This is a different perspective.
Kemp avoided a lot of the GOP meetings in which he would take criticism.
In fact, he went only to a couple and when he was questioned and he got from some of the more A conservative base.
He just quit answering questions and just didn't go back.
He stayed with groups that were very favorable to him.
He worked his media campaign.
Republican Governors Association kicked in in a big way.
And he was able just to sort of avoid that what now looks to be a 15 to 25 percent base that just, you know, he wasn't going to win over anyway.
He stuck to the rest of the field.
Raffensperger did it differently, and I think had to.
Raffensperger was farther down in this race when it first started.
Raffensperger went to these groups that vehemently opposed him, that thought that he had a part in a stolen election, that he didn't do enough.

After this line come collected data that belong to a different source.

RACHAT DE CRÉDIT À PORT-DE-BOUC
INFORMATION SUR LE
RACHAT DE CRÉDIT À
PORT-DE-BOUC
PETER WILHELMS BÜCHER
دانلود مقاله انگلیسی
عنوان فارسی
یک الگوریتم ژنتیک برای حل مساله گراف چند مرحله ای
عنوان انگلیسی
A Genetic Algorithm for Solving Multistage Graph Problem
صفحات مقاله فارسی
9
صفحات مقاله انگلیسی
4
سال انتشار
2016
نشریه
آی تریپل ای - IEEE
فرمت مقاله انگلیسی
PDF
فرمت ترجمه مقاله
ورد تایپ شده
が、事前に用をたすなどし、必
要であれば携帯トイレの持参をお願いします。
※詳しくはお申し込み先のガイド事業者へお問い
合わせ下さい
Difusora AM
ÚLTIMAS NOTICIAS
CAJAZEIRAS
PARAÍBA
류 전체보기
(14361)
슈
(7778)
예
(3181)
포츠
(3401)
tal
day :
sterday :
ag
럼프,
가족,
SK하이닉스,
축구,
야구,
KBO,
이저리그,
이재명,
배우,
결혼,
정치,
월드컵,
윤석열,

And yet he went to these places.
He was set for radio interviews.
He took phone calls.
And what I heard from folks after that went on was that the issue was that they may not vote for him.
They may not still like him.
They still think he should have done something.

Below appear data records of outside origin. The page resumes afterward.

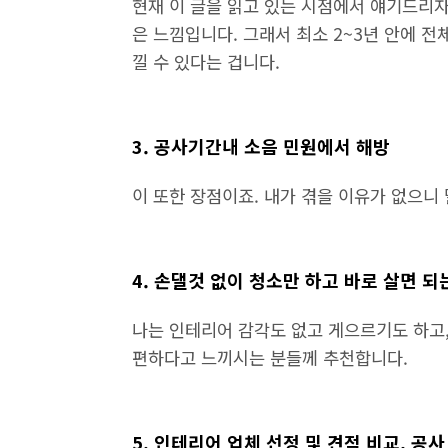
현재 이 글을 읽고 있는 시점에서 얘기드리자
은 느낌입니다. 그래서 최소 2~3년 안에 
낄 수 있다는 겁니다.
3. 공사기간내 소음 민원에서 해방
이 또한 장점이죠. 내가 겪을 이유가 없으니 
4. 손댈것 없이 청소만 하고 바로 살면 되
나는 인테리어 감각도 없고 게으르기도 하고
편하다고 느끼시는 분들께 추천합니다.
5. 인테리어 업체 선정 및 견적 비교, 공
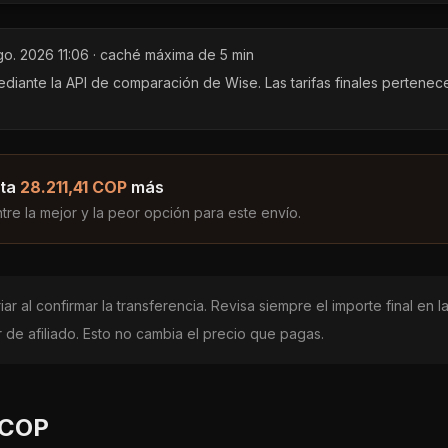
go. 2026 11:06
· caché máxima de 5 min
ante la API de comparación de Wise. Las tarifas finales pertenec
ta
28.211,41 COP
más
ntre la mejor y la peor opción para este envío.
ar al confirmar la transferencia. Revisa siempre el importe final en
de afiliado. Esto no cambia el precio que pagas.
COP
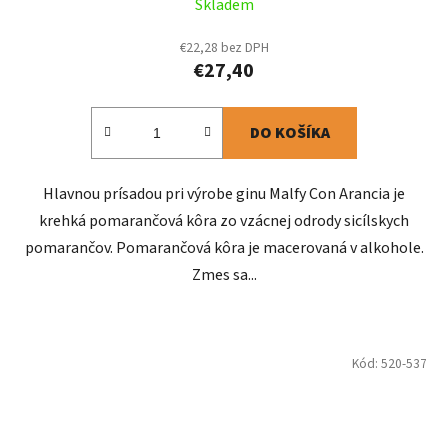
Skladem
€22,28 bez DPH
€27,40
DO KOŠÍKA
Hlavnou prísadou pri výrobe ginu Malfy Con Arancia je
krehká pomarančová kôra zo vzácnej odrody sicílskych
pomarančov. Pomarančová kôra je macerovaná v alkohole.
Zmes sa...
Kód:
520-537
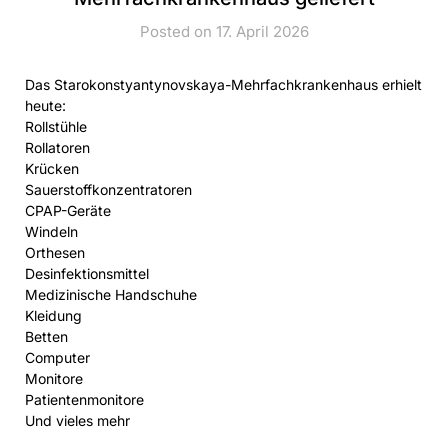
Posted on 17. April 2026
Das Starokonstyantynovskaya-Mehrfachkrankenhaus erhielt
heute:
Rollstühle
Rollatoren
Krücken
Sauerstoffkonzentratoren
CPAP-Geräte
Windeln
Orthesen
Desinfektionsmittel
Medizinische Handschuhe
Kleidung
Betten
Computer
Monitore
Patientenmonitore
Und vieles mehr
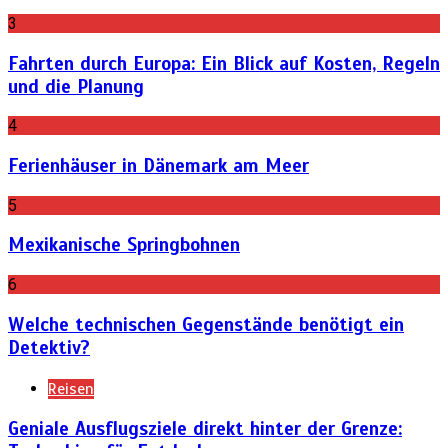
3
Fahrten durch Europa: Ein Blick auf Kosten, Regeln
und die Planung
4
Ferienhäuser in Dänemark am Meer
5
Mexikanische Springbohnen
6
Welche technischen Gegenstände benötigt ein
Detektiv?
Reisen
Geniale Ausflugsziele direkt hinter der Grenze:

But they respected the fact that he actually showed up.
That's going to be an interesting twist as we go into the fall a little bit as to how Kemp and Raffensperger, Carr and others down here, the Attorney General, Uh, actually sort of mend the fences with, uh, the base that is going to have to turn out that Trump base, that 25% that voted for, uh, 26, 20 plus percent that voted for Purdue and, and others are going to have to turn back out for a Republican victory in Georgia.
So I think it is interesting when you talk about campaigns, campaigns matter, please, please, please, uh, I think we've got to, in many ways, stop buying this line that you can just come from nowhere and win.

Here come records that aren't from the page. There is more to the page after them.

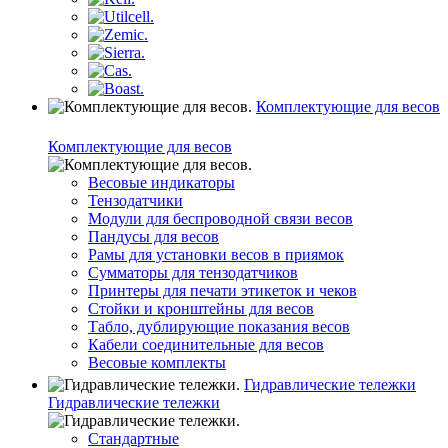
Комплектующие для весов
Комплектующие для весов
Весовые индикаторы
Тензодатчики
Модули для беспроводной связи весов
Пандусы для весов
Рамы для установки весов в приямок
Сумматоры для тензодатчиков
Принтеры для печати этикеток и чеков
Стойки и кронштейны для весов
Табло, дублирующие показания весов
Кабели соединительные для весов
Весовые комплекты
Гидравлические тележки
Гидравлические тележки
Стандартные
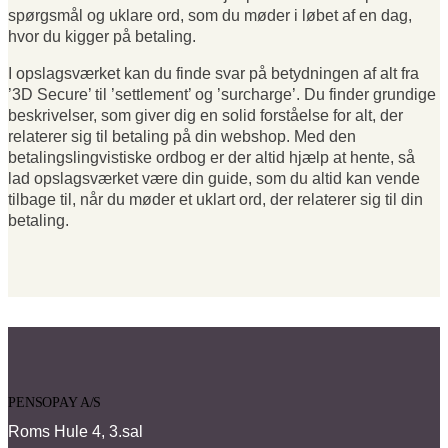
spørgsmål og uklare ord, som du møder i løbet af en dag,
hvor du kigger på betaling.
I opslagsværket kan du finde svar på betydningen af alt fra
’3D Secure’ til ’settlement’ og ’surcharge’. Du finder grundige
beskrivelser, som giver dig en solid forståelse for alt, der
relaterer sig til betaling på din webshop. Med den
betalingslingvistiske ordbog er der altid hjælp at hente, så
lad opslagsværket være din guide, som du altid kan vende
tilbage til, når du møder et uklart ord, der relaterer sig til din
betaling.
PENSOPAY A/S
Roms Hule 4, 3.sal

The reality is, if you look at most of the candidates who, quote, come from nowhere, the outsider, however you want to put it, you look at their campaigns, they have the basics down pat.
They either got a lot of money, they got a lot of ground support that they build during the campaign, and that's what wins elections.
Endorsements are very important, but at the end of the day, you've still got to look.
What actually happens there.
And I think that was an interesting point of view in Alabama as well with the Britt and Brooks race.
Brooks was written off after the endorsement was pulled from Mo Brooks.
Mo Brooks didn't give up.
He had a base that was going to be loyal to him.
He kept fighting.
And Durant fell back in the polls.
Just was not connecting due to a lot of issues that were attacking him.
and then Britt and stayed in the basic position, but Brooks made it into the runoff.
So that'll be an interesting runoff in the state of Alabama.
We'll see if the president comes in on that race 'cause that's a non-incumbent race.
We'll see if he decides to re-endorse any one of those candidates.
I would tend to think it probably would not be Brooks, it may be Britt, but we'll see how that goes going forward in the future.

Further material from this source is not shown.